Texte intégral
COUR D'APPEL DE NOUMÉA
Arrêt du 17 Septembre 2012
Chambre Civile
Numéro R. G. : 11/ 00349
Décision déférée à la cour :
rendue le : 16 Mai 2011
par le : Tribunal de première instance de NOUMEA
Saisine de la cour : 06 Juillet 2011
PARTIES DEVANT LA COUR
APPELANTE
Mme Marie-Louise X... veuve Y...
née le 29 Janvier 1920 à BEYNAT (CORREZE)
demeurant 1...-98800 NOUMEA
représentée par la SELARL LOMBARDO
INTIMÉ
M. Julien Z..., pris en sa qualité de syndic du syndicat des copropriétaires de la Résidence EL ALAMEIN
né le 10 Novembre 1942 à SAINT GAUDENS (31800)
demeurant...-98800 NOUMEA
représenté par la SELARL ETUDE BOISSERY-DI LUCCIO
COMPOSITION DE LA COUR :
L'affaire a été débattue le 16 Août 2012, en audience publique, devant la cour composée de :
Bertrand DAROLLE, Président de Chambre, président,
François BILLON, Conseiller,
Régis LAFARGUE, Conseiller,
qui en ont délibéré,
François BILLON, Conseiller, ayant présenté son rapport.
Greffier lors des débats : Mikaela NIUMELE
ARRÊT : contradictoire,
- prononcé publiquement par mise à disposition de l'arrêt au greffe de la Cour, les parties en ayant été préalablement avisées dans les conditions prévues à l'article 451 du code de procédure civile de la Nouvelle-Calédonie,
- signé par Bertrand DAROLLE, président, et par Mikaela NIUMELE, greffier, auquel la minute de la décision a été transmise par le magistrat signataire.
PROCÉDURE DE PREMIÈRE INSTANCE
Le 21 décembre 2007, les copropriétaires de l'ensemble immobilier sis à Nouméa,... se sont réunis en assemblée générale et ont voté plusieurs résolutions qui ont fait l'objet d'un procès verbal qui a été dressé puis notifié par M. Julien Z..., syndic bénévole des copropriétaires.
Par requête déposée au greffe le 21 mars 2009, Mme Marie-Louise X... veuve Y... a assigné M. Julien Z... devant le tribunal de première instance de NOUMÉA, afin que soit prononcée l'annulation des délibérations de l'assemblée générale des copropriétaires tenue le 21 décembre 2007.

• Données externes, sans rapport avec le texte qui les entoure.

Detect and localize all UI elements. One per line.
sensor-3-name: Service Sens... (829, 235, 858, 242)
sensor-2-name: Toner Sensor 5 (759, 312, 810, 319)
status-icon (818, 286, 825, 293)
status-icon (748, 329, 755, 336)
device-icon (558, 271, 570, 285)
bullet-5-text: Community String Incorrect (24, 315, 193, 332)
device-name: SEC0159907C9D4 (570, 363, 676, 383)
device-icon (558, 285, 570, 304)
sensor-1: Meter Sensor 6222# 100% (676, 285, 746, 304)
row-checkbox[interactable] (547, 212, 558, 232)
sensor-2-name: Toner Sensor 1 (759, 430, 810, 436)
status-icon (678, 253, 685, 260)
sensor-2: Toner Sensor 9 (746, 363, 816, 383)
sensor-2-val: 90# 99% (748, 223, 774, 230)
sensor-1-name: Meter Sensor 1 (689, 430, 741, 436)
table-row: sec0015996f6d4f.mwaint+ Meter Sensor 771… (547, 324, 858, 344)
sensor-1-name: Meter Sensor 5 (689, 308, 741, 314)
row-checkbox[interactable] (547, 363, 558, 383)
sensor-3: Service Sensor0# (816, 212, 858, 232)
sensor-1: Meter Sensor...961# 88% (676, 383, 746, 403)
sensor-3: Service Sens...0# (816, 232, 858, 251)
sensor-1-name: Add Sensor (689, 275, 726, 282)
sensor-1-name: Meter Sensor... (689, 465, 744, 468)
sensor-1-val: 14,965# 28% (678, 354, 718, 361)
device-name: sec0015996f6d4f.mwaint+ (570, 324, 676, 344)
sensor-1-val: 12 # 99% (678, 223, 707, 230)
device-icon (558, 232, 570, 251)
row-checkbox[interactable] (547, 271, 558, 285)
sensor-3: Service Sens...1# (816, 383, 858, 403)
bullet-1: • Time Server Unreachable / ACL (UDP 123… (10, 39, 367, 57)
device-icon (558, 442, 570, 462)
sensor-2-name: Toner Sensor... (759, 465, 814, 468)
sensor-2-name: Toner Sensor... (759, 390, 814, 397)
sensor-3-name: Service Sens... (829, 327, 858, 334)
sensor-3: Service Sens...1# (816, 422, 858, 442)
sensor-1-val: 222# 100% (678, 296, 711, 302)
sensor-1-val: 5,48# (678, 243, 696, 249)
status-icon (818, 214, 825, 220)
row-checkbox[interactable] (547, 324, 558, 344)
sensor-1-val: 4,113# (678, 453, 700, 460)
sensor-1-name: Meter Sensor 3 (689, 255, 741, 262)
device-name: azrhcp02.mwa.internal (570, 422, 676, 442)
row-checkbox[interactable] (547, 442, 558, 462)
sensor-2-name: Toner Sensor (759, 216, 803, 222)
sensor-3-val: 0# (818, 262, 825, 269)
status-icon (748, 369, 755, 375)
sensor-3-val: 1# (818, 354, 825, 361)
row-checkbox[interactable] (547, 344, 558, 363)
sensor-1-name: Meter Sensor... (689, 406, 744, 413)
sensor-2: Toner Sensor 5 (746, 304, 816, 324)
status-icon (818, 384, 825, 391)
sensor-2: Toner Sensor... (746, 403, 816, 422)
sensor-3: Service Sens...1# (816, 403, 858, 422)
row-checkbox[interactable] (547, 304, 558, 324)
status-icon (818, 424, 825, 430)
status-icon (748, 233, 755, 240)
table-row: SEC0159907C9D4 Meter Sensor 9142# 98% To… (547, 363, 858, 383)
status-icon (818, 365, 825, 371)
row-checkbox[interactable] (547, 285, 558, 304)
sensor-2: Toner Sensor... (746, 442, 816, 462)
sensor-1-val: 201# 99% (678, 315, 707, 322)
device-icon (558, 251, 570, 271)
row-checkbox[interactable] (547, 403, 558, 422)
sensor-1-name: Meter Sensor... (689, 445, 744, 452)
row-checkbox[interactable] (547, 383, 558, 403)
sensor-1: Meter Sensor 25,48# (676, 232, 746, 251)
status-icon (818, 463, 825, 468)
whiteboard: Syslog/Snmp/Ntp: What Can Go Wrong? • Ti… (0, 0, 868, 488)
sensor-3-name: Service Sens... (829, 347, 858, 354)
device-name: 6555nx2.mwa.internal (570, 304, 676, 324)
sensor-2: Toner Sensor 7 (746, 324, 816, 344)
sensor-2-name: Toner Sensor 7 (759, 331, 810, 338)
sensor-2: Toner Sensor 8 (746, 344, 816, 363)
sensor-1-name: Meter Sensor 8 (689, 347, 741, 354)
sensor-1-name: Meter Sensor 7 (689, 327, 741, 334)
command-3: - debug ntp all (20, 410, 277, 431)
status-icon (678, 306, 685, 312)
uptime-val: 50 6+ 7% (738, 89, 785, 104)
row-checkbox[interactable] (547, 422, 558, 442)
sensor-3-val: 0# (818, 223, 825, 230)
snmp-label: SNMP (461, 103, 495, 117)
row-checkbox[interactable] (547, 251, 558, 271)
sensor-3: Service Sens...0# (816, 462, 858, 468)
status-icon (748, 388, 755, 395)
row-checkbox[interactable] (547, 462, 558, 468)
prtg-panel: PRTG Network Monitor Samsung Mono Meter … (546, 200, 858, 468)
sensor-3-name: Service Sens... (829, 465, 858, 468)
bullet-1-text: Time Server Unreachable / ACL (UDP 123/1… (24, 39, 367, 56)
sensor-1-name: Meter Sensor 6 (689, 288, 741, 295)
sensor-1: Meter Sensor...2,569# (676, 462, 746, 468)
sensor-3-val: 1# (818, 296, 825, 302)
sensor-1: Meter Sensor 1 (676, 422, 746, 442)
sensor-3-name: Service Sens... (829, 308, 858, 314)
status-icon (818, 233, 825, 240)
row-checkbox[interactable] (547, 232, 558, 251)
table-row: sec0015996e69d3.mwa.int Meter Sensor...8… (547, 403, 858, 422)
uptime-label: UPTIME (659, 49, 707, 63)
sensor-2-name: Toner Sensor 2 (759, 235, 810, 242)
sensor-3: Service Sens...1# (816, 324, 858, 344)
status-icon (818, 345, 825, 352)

Mme Y... est propriétaire d'un appartement situé au sein de l'immeuble dénommé Résidence El Alamein, situé au ... à NOUMEA et composé de trois lots :
- le lot no2, propriété de Mme Y..., représentant 275/ 1000 de charge de copropriété ;
- le lot no3, propriété des époux Z..., représentant 500/ 1000 de charge de copropriété ;
- le lot no4, propriété de Mme Sylvie Z..., représentant 225/ 1000 de charge de copropriété.
Le lot no4 a été édifié par surélévation de l'immeuble à la suite d'une autorisation accordée à l'unanimité des copropriétaires réunis en assemblée générale.
Lors de l'édification de ce lot, un dégât des eaux est survenu au détriment de l'ensemble des copropriétaires, le syndic des copropriétaires, M. Z..., explique que depuis lors Mme Y... refuse de payer ses charges de copropriété en contestant l'adoption du nouveau règlement de copropriété qui a entraîné une nouvelle répartition des charges de copropriété.
Par jugement du 16 mai 2011, auquel il convient de se référer pour plus ample exposé des faits, de la procédure antérieure et des moyens des parties, le tribunal de première instance de NOUMÉA a statué ainsi qu'il suit :
Vu la loi du 15 juillet 1965,
Déclare recevable l'action de Mme Marie-Louise X... veuve Y... ;
Rejette les demandes présentées par Mme Marie-Louise X... veuve Y... après les avoir déclarées mal fondées ;
Rejette la demande de dommages intérêts présentée par M. Julien Z... après l'avoir déclarée mal fondée ;
Condamne Mme Marie Louise X... veuve Y... à payer cent cinquante mille (150. 000) F CFP au syndicat des copropriétaires de l'immeuble résidence Le Alamein en application de l'article 700 du code de procédure civile ;
Condamne Mme Marie-Louise X... veuve Y... aux dépens de l'instance avec distraction au profit de la Selarl Boissery-Di Luccio qui pourra les recouvrir directement contre Mme Marie-Louise X... veuve Y... en application de l'article 699 du code de procédure civile.
Ordonne l'exécution provisoire à l'exception des dépens même en ce compris la condamnation au titre de l'article 700 du code de procédure civile ;
Rejette toute autre demande.
PROCÉDURE D'APPEL
Par requête déposée le 6 juillet 2011, Mme X... a interjeté appel de la décision qui lui avait été signifiée le 6 juin 2011.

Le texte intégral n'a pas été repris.